# [Exercise objective]
A word-for-word copy of every entry below is required; the images do not belong in it.

-- Source material follows --

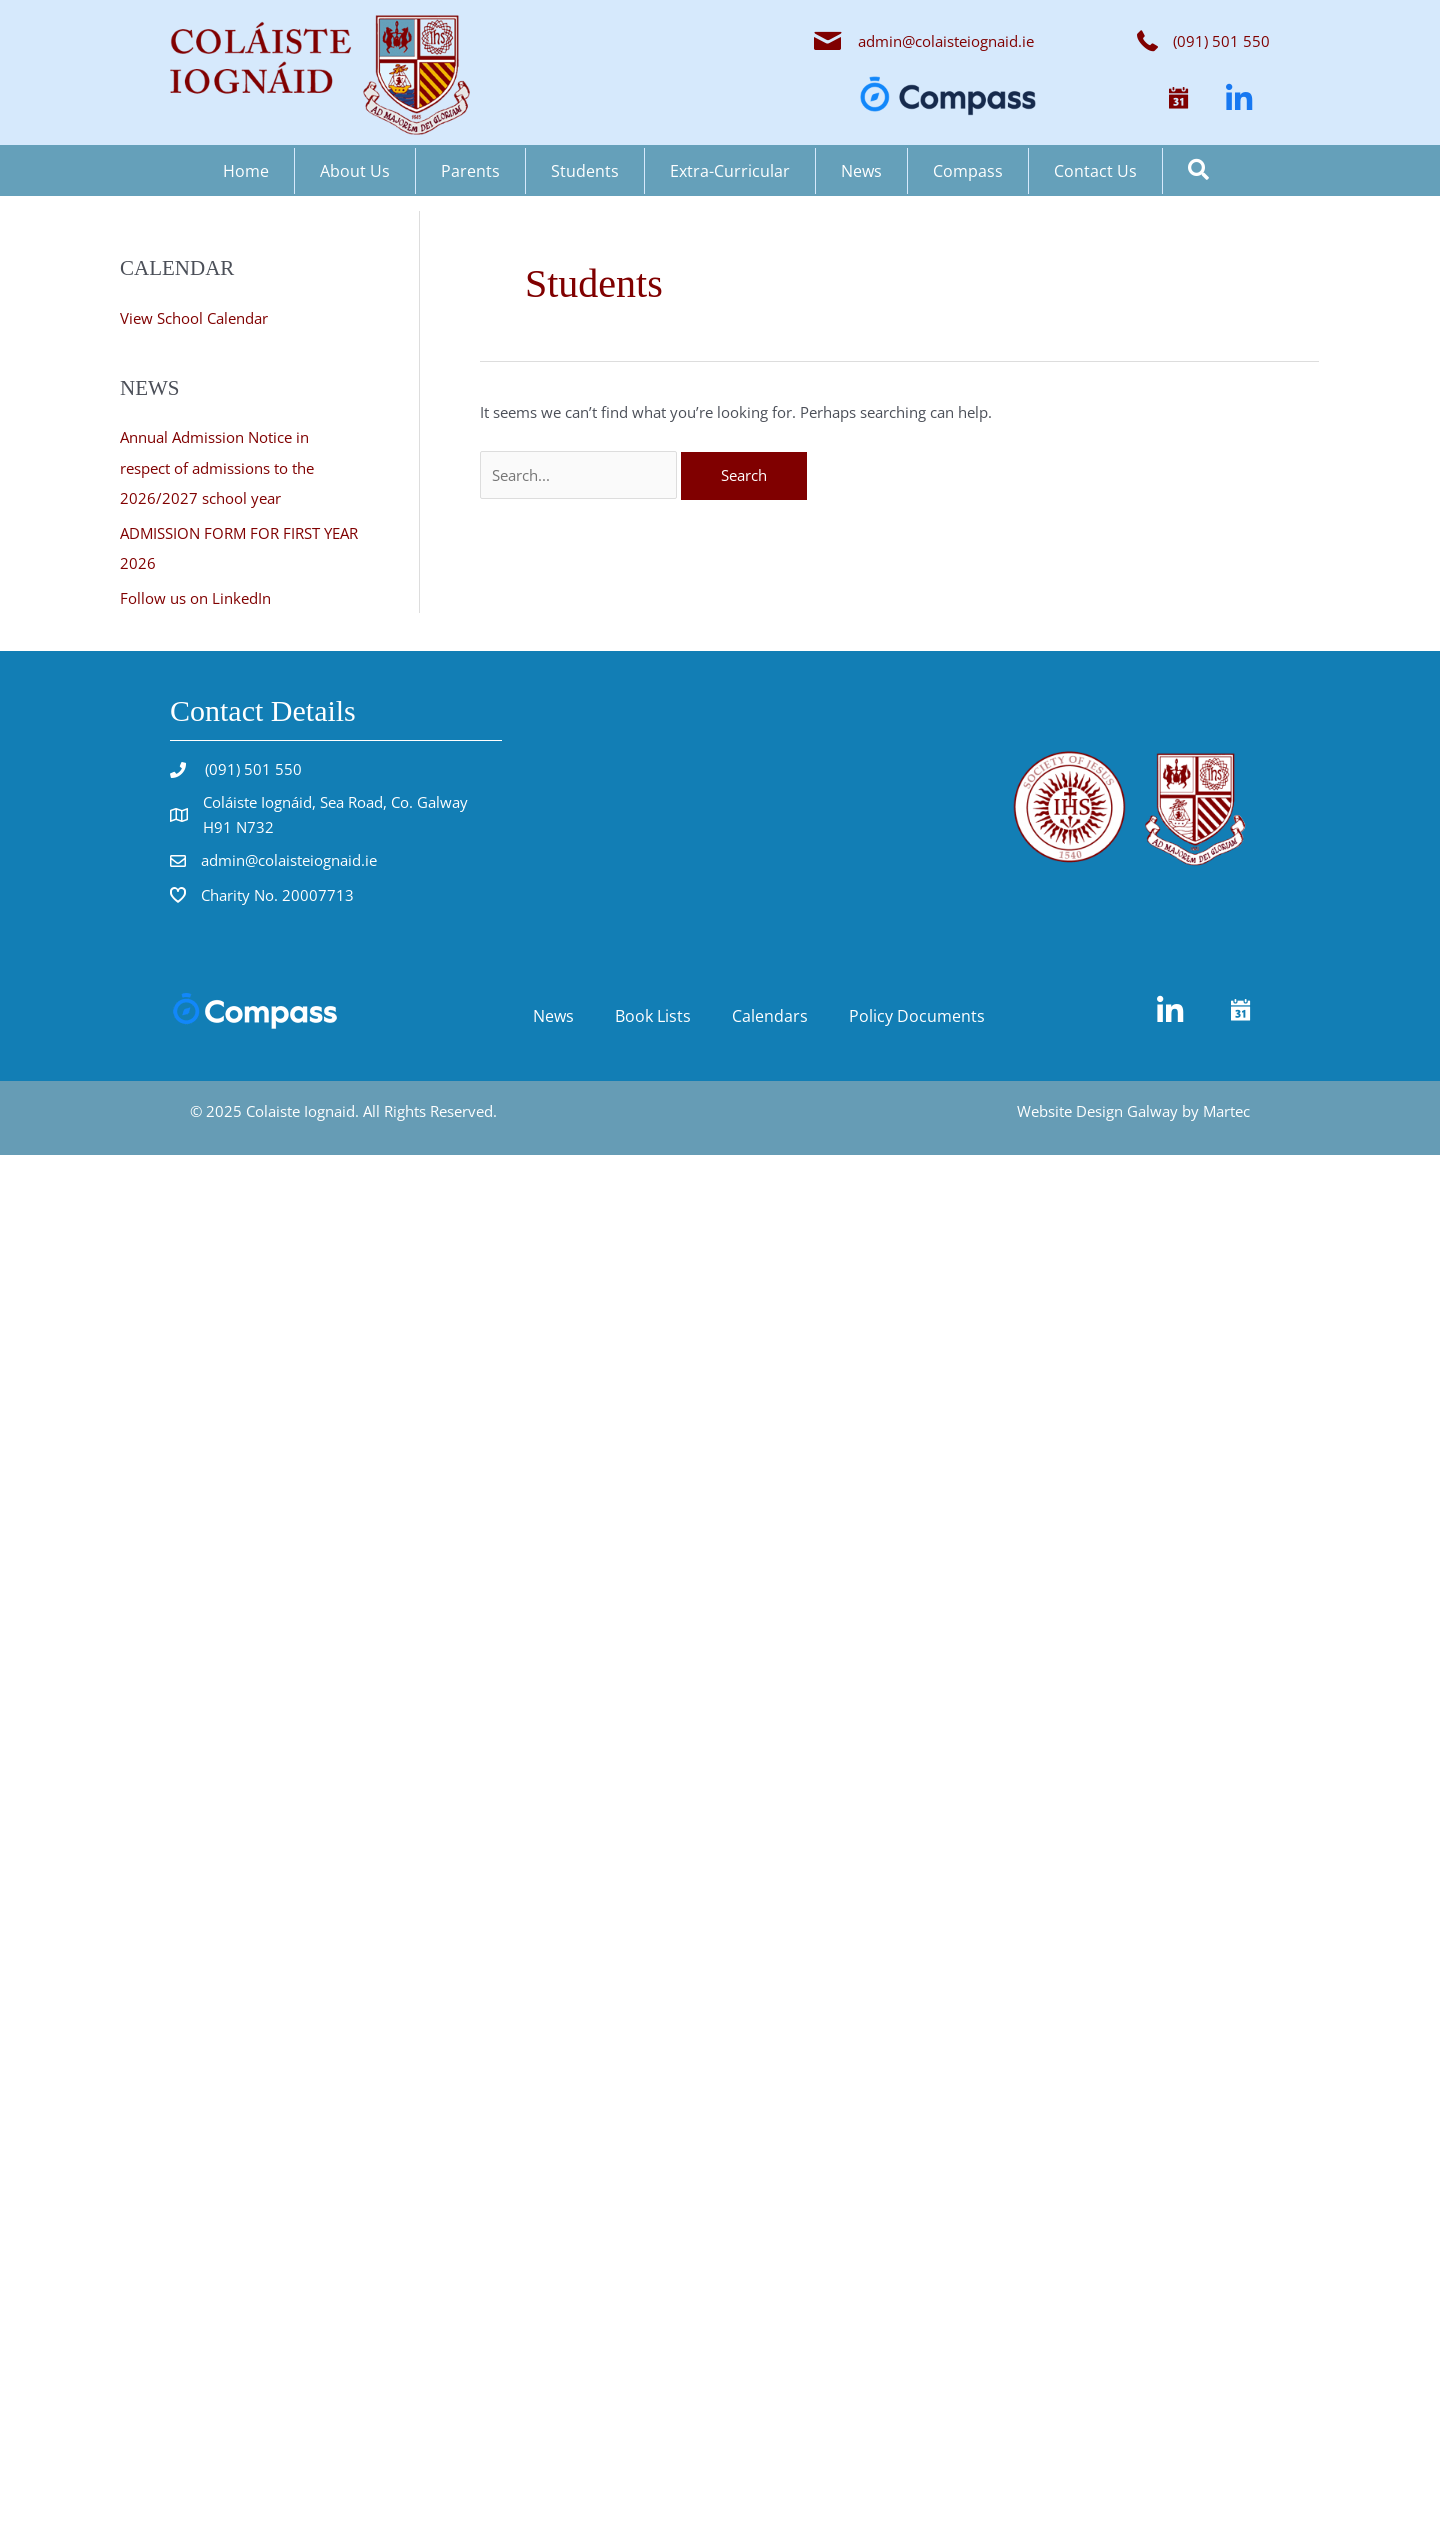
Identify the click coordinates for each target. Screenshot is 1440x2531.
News (861, 171)
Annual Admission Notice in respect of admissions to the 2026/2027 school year (217, 467)
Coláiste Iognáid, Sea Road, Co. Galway (335, 799)
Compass (968, 171)
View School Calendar (194, 318)
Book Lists (653, 1012)
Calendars (770, 1012)
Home (246, 171)
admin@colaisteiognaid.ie (946, 41)
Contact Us (1095, 171)
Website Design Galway (1097, 1107)
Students (585, 171)
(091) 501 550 (251, 765)
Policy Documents (917, 1012)
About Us (355, 171)
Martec (1226, 1107)
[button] (1179, 99)
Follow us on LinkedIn (195, 594)
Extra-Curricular (730, 171)
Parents (470, 171)
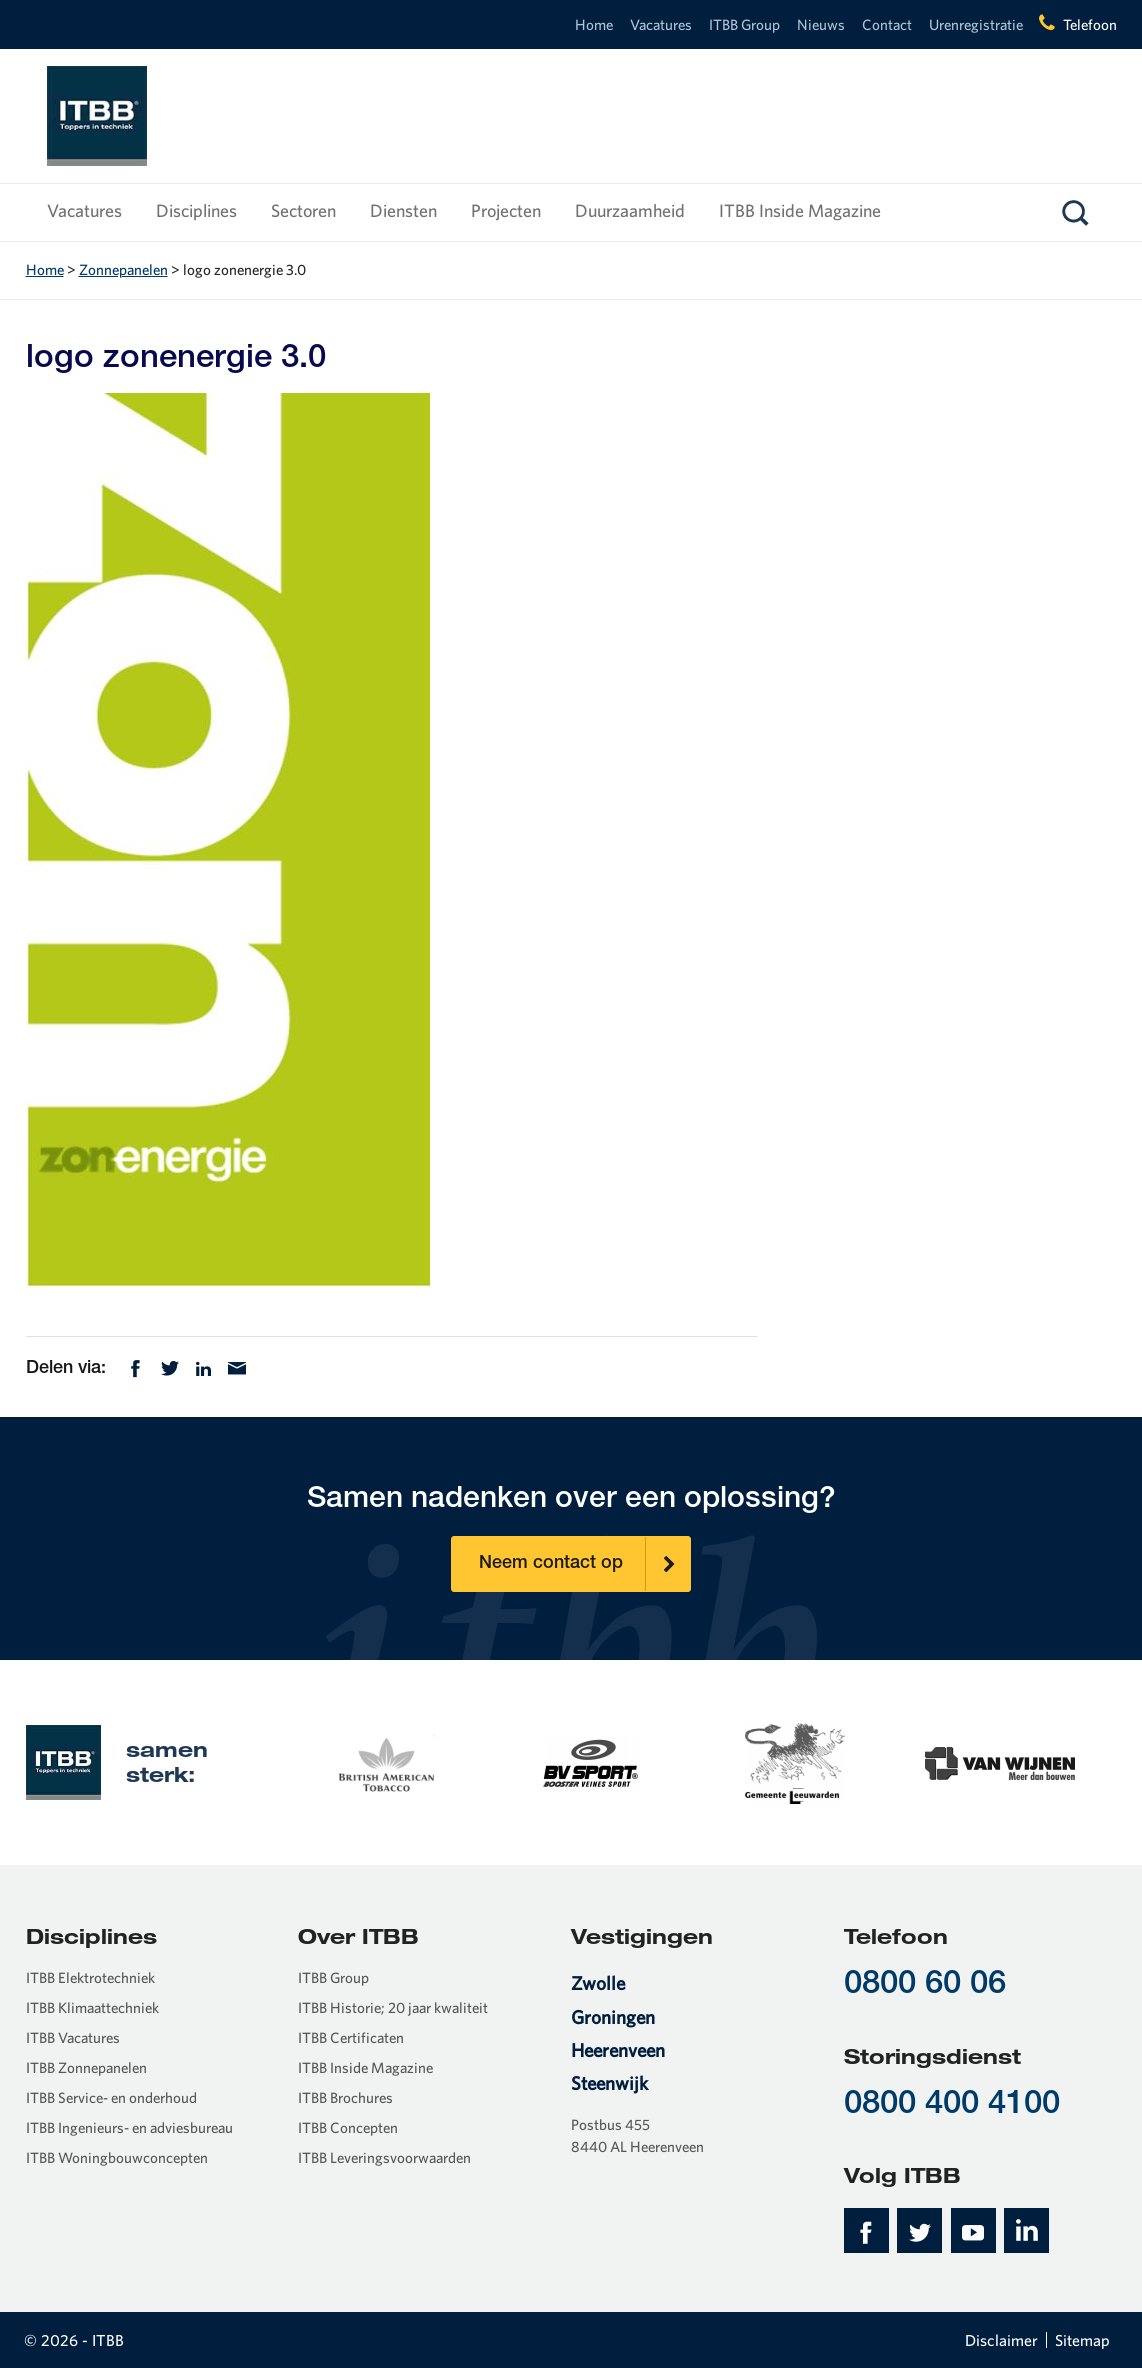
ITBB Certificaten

-- Source material concluded --

# [Result]
Identify the click coordinates for each target. Screenshot is 1440x2531.
News (861, 171)
Annual Admission Notice in respect of admissions to the 2026/2027 school year (217, 467)
Coláiste Iognáid, Sea Road, Co. Galway (335, 799)
Compass (968, 171)
View School Calendar (194, 318)
Book Lists (653, 1012)
Calendars (770, 1012)
Home (246, 171)
admin@colaisteiognaid.ie (946, 41)
Contact Us (1095, 171)
Website Design Galway (1097, 1107)
Students (585, 171)
(091) 501 550 (251, 765)
Policy Documents (917, 1012)
About Us (355, 171)
Martec (1226, 1107)
[button] (1179, 99)
Follow us on LinkedIn (195, 594)
Extra-Curricular (730, 171)
Parents (470, 171)
ITBB Certificaten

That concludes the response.